Justice Amy Coney Barrett, who also asked some questions that seemed sympathetic to the government’s position, seemed to recoil when she realized that the Justice Department’s argument would not only permit the police to track when someone enters a private residence, but also specifically whether someone entered that residence’s bedroom.

That said, it seems unlikely that the Court will place sweeping restrictions on the government’s ability to obtain geolocation data provided that they first obtain a warrant.
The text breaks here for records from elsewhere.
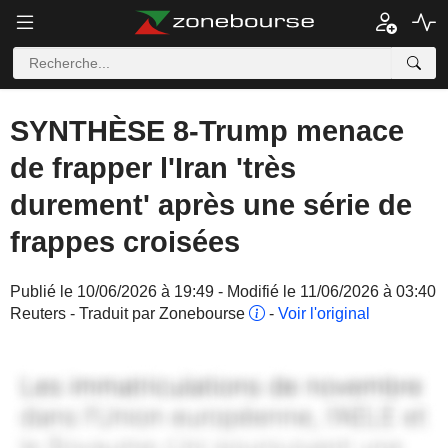
SYNTHÈSE 8-Trump menace
de frapper l'Iran 'très
durement' après une série de
frappes croisées
Publié le 10/06/2026 à 19:49 - Modifié le 11/06/2026 à 03:40
Reuters - Traduit par Zonebourse
-
Voir l'original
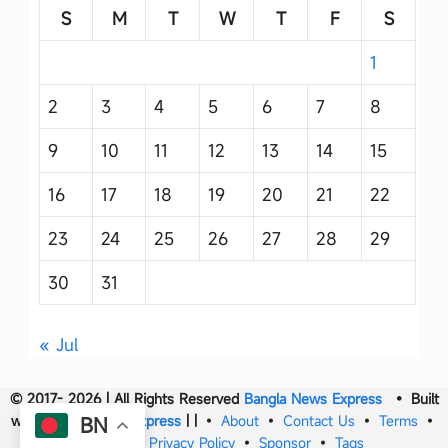
S
M
T
W
T
F
S
1
2
3
4
5
6
7
8
9
10
11
12
13
14
15
16
17
18
19
20
21
22
23
24
25
26
27
28
29
30
31
« Jul
© 2017- 2026 | All Rights Reserved
Bangla News Express
• Built
with
Bangla News Express
|
|
•
About
•
Contact Us
•
Terms
•
BN
DMCA
•
Privacy Policy
•
Sponsor
•
Tags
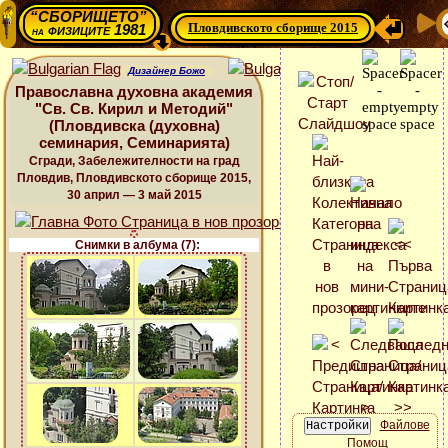
“СБОРИЩЕТО”
Пловдивското сборище 2015
физиците 1981
на
Дизайнер Божо
Православна духовна академия
"Св. Св. Кирил и Методий"
(Пловдивска (духовна)
семинария, Семинарията)
Сгради, Забележителности на град
Пловдив, Пловдивското сборище 2015,
30 април — 3 май 2015
Снимки в албума (7):
Файлове
Помощ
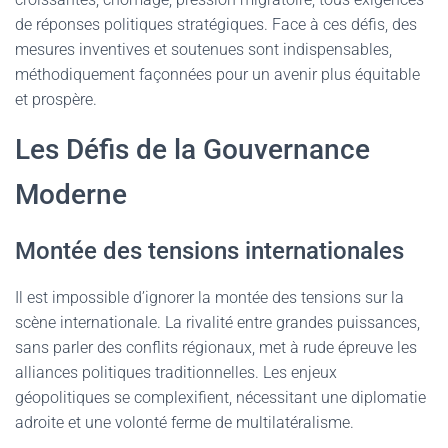
de réponses politiques stratégiques. Face à ces défis, des
mesures inventives et soutenues sont indispensables,
méthodiquement façonnées pour un avenir plus équitable
et prospère.
Les Défis de la Gouvernance
Moderne
Montée des tensions internationales
Il est impossible d’ignorer la montée des tensions sur la
scène internationale. La rivalité entre grandes puissances,
sans parler des conflits régionaux, met à rude épreuve les
alliances politiques traditionnelles. Les enjeux
géopolitiques se complexifient, nécessitant une diplomatie
adroite et une volonté ferme de multilatéralisme.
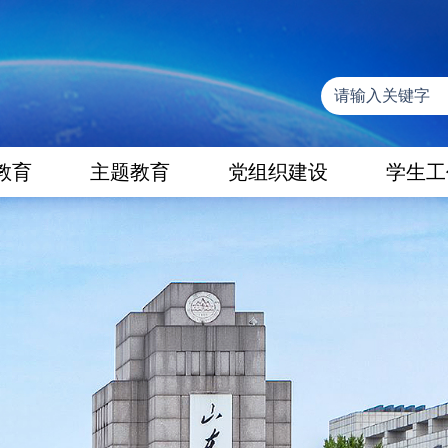
教育
主题教育
党组织建设
学生工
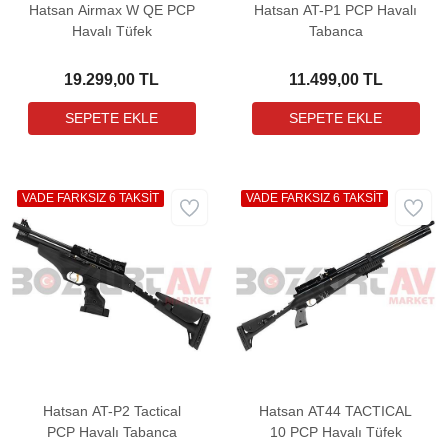
Hatsan Airmax W QE PCP
Hatsan AT-P1 PCP Havalı
Havalı Tüfek
Tabanca
19.299,00 TL
11.499,00 TL
VADE FARKSIZ 6 TAKSİT
VADE FARKSIZ 6 TAKSİT
Hatsan AT-P2 Tactical
Hatsan AT44 TACTICAL
PCP Havalı Tabanca
10 PCP Havalı Tüfek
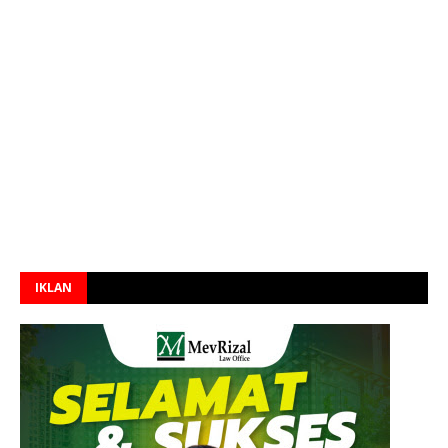
IKLAN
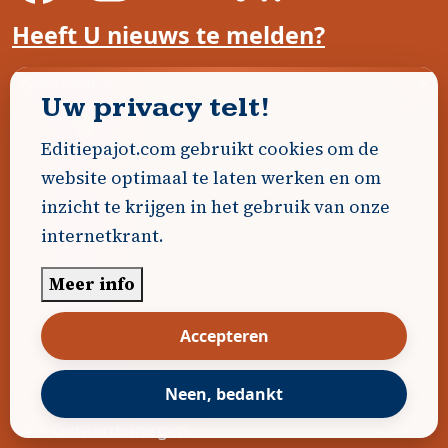
Heeft U nieuws te melden?
Voet
Gemeenten
Uw privacy telt!
Affligem
Editiepajot.com gebruikt cookies om de
Asse
website optimaal te laten werken en om
inzicht te krijgen in het gebruik van onze
Beersel
internetkrant.
Bever
Meer info
Dilbeek
Accepteren
Drogenbos
Edingen
Neen, bedankt
Geraardsbergen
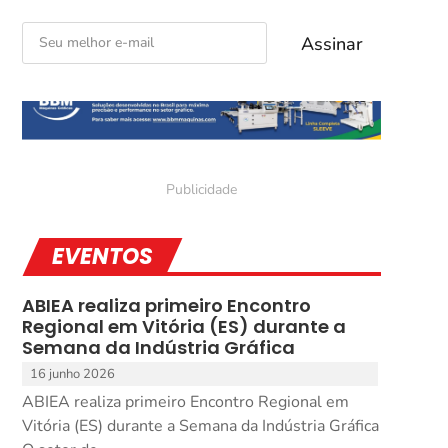
EVENTOS
ABIEA realiza primeiro Encontro
Regional em Vitória (ES) durante a
Semana da Indústria Gráfica
16 junho 2026
ABIEA realiza primeiro Encontro Regional em
Vitória (ES) durante a Semana da Indústria Gráfica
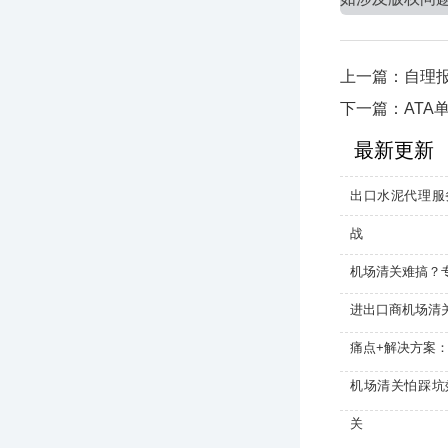
上一篇：自理
下一篇：ATA
最新更新
出口水泥代理服
战
机场清关难搞？
进出口商机场清
痛点+解决方案
机场清关怕踩坑
关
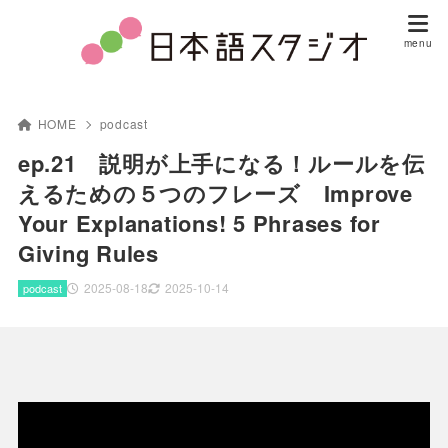
HOME
podcast
ep.21 説明が上手になる！ルールを伝
えるための５つのフレーズ Improve
Your Explanations! 5 Phrases for
Giving Rules
2025-08-18
2025-10-14
podcast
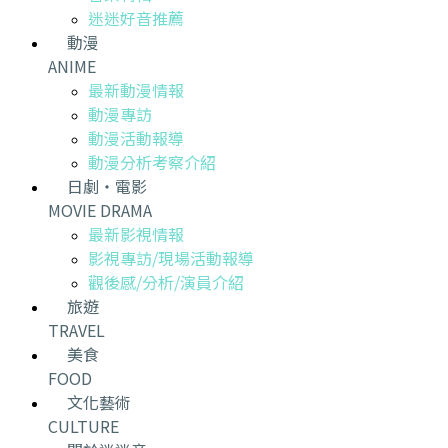
迷迷好音推薦
動漫
ANIME
最新動漫情報
動漫專訪
動漫活動報導
動漫分析考察介紹
日劇・電影
MOVIE DRAMA
最新影視情報
影視專訪/現場活動報導
觀後感/分析/演員介紹
旅遊
TRAVEL
美食
FOOD
文化藝術
CULTURE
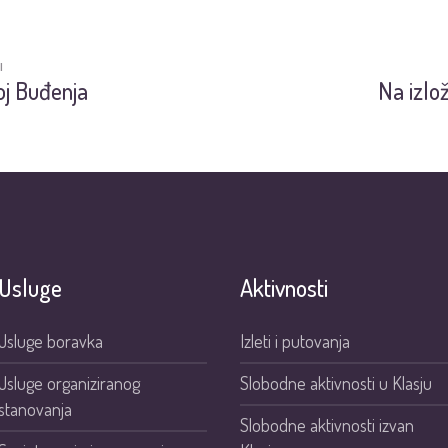
I
oj Buđenja
Na izlož
Usluge
Aktivnosti
Usluge boravka
Izleti i putovanja
Usluge organiziranog
Slobodne aktivnosti u Klasju
stanovanja
Slobodne aktivnosti izvan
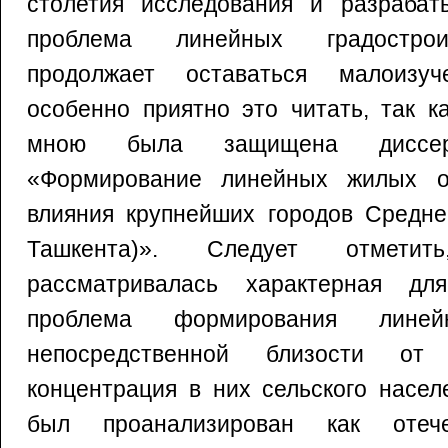
столетия исследования и разрабат
проблема линейных градострои
продолжает оставаться малоизу
особенно приятно это читать, так к
мною была защищена диссе
«Формирование линейных жилых о
влияния крупнейших городов Средне
Ташкента)». Следует отмети
рассматривалась характерная дл
проблема формирования лине
непосредственной близости о
концентрация в них сельского насел
был проанализирован как отеч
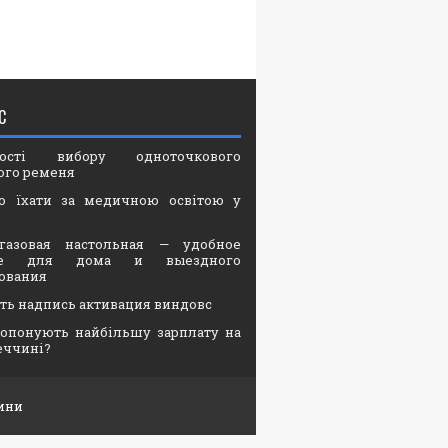
С
вості вибору одноточкового
ого ременя
о їхати за медичною освітою у
газовая настольная — удобное
ие для дома и выездного
ования
ать надпись активация виндовс
опонують найбільшу зарплату на
еччині?
ини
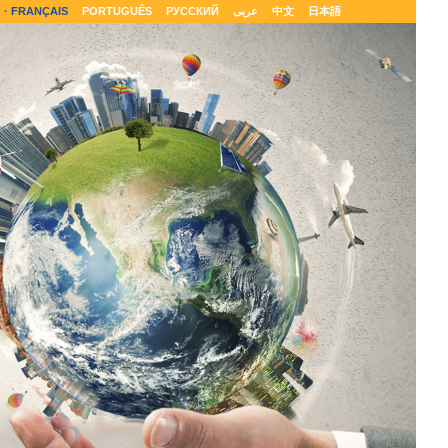
FRANÇAIS
PORTUGUÊS
РУССКИЙ
عربى
中文
日本語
Justice Ketanji Brown Jackson, a former public defender who is often sympathetic to the rights of criminal defendants, said fairly explicitly that she does not see a problem with a warrant permitting police to learn which 19 individuals were near the bank robbery — although she likely would support additional restrictions once police seek more information on some of these individuals.

Justice Brett Kavanaugh, meanwhile, suggested that a geofence warrant is valid so long as it places “reasonable geographic and temporal” limits on the search. Police, in other words, can learn who was in a fairly narrowly defined location within a brief period of time, but the Constitution might not permit a sprawling search of, say, everyone at a political protest that encompassed many city blocks and that lasted an entire day.

All of which is a long way of saying that the Court’s decision in Chatrie is likely to be fairly nuanced, and it is unlikely to significantly disturb existing law. Police will still need to obtain a warrant before they can discover where someone was at a particular time in the past, but the Court is unlikely to place particularly strict restrictions on what that warrant should say.

Whether those restrictions are strict enough to prevent the government from identifying political dissidents and similar groups is unclear, and the question may remain open until a future case.